Study material
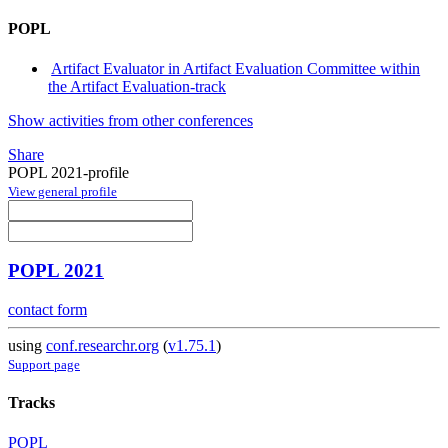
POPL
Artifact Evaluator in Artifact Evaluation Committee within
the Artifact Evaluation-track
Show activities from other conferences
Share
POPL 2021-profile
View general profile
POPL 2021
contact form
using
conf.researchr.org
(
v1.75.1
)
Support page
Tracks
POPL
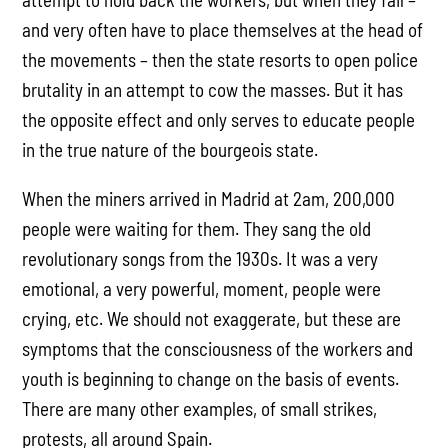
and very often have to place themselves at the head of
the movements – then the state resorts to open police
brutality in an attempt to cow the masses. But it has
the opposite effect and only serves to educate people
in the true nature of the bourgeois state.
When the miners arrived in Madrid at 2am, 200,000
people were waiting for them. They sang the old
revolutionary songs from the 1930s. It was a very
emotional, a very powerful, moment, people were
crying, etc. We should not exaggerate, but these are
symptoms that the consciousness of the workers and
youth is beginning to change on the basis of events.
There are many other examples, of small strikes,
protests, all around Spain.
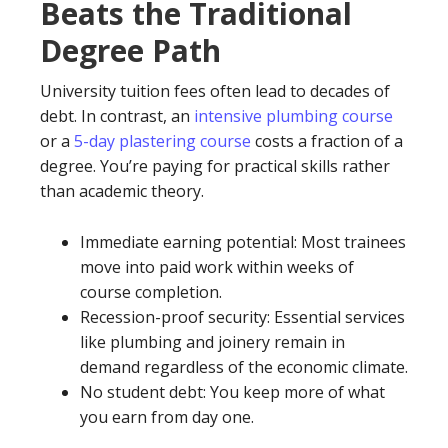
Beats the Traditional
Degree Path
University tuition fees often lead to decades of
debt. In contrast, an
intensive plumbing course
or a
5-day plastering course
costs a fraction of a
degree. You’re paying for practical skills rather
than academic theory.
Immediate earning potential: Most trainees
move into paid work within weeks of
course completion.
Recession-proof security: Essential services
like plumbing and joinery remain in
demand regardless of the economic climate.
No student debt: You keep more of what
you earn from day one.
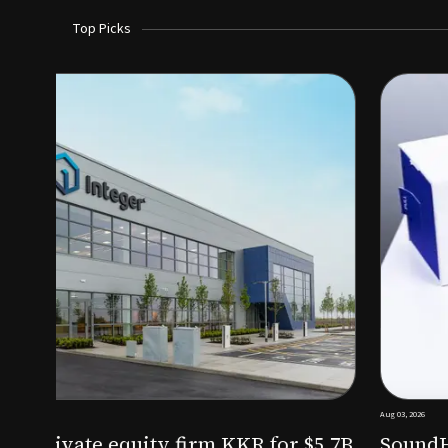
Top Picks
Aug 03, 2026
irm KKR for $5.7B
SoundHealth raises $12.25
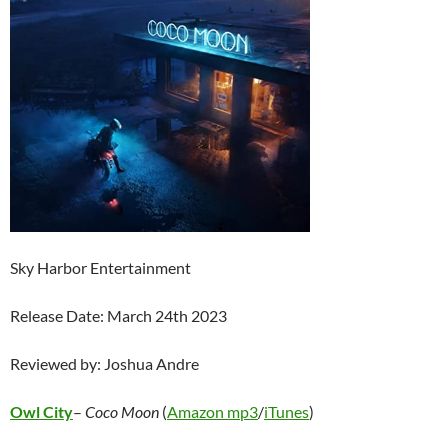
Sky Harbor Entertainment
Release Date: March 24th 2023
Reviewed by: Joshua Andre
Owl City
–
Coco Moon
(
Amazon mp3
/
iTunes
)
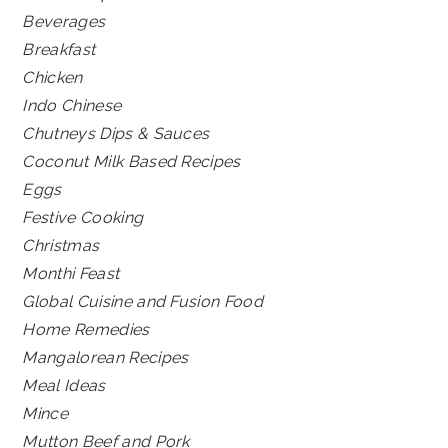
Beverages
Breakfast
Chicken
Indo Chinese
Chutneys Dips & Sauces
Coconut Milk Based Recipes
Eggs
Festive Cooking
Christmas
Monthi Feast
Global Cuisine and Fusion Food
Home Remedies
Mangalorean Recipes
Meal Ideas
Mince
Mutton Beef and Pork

What you should do
The complete listing must be transcribed verbatim, and all pictures are to be omitted.

Answer box
POPL
Artifact Evaluator in Artifact Evaluation Committee within
the Artifact Evaluation-track
Show activities from other conferences
Share
POPL 2021-profile
View general profile
POPL 2021
contact form
using
conf.researchr.org
(
v1.75.1
)
Support page
Tracks
POPL
and very often have to place themselves at the head of
the movements – then the state resorts to open police
brutality in an attempt to cow the masses. But it has
the opposite effect and only serves to educate people
in the true nature of the bourgeois state.
When the miners arrived in Madrid at 2am, 200,000
people were waiting for them. They sang the old
revolutionary songs from the 1930s. It was a very
emotional, a very powerful, moment, people were
crying, etc. We should not exaggerate, but these are
symptoms that the consciousness of the workers and
youth is beginning to change on the basis of events.
There are many other examples, of small strikes,
protests, all around Spain.
Beats the Traditional
Degree Path
University tuition fees often lead to decades of
debt. In contrast, an
intensive plumbing course
or a
5-day plastering course
costs a fraction of a
degree. You’re paying for practical skills rather
than academic theory.
Immediate earning potential: Most trainees
move into paid work within weeks of
course completion.
Recession-proof security: Essential services
like plumbing and joinery remain in
demand regardless of the economic climate.
No student debt: You keep more of what
you earn from day one.
Top Picks
Aug 03, 2026
irm KKR for $5.7B
SoundHealth raises $12.25
Sky Harbor Entertainment
Release Date: March 24th 2023
Reviewed by: Joshua Andre
Owl City
–
Coco Moon
(
Amazon mp3
/
iTunes
)
Beverages
Breakfast
Chicken
Indo Chinese
Chutneys Dips & Sauces
Coconut Milk Based Recipes
Eggs
Festive Cooking
Christmas
Monthi Feast
Global Cuisine and Fusion Food
Home Remedies
Mangalorean Recipes
Meal Ideas
Mince
Mutton Beef and Pork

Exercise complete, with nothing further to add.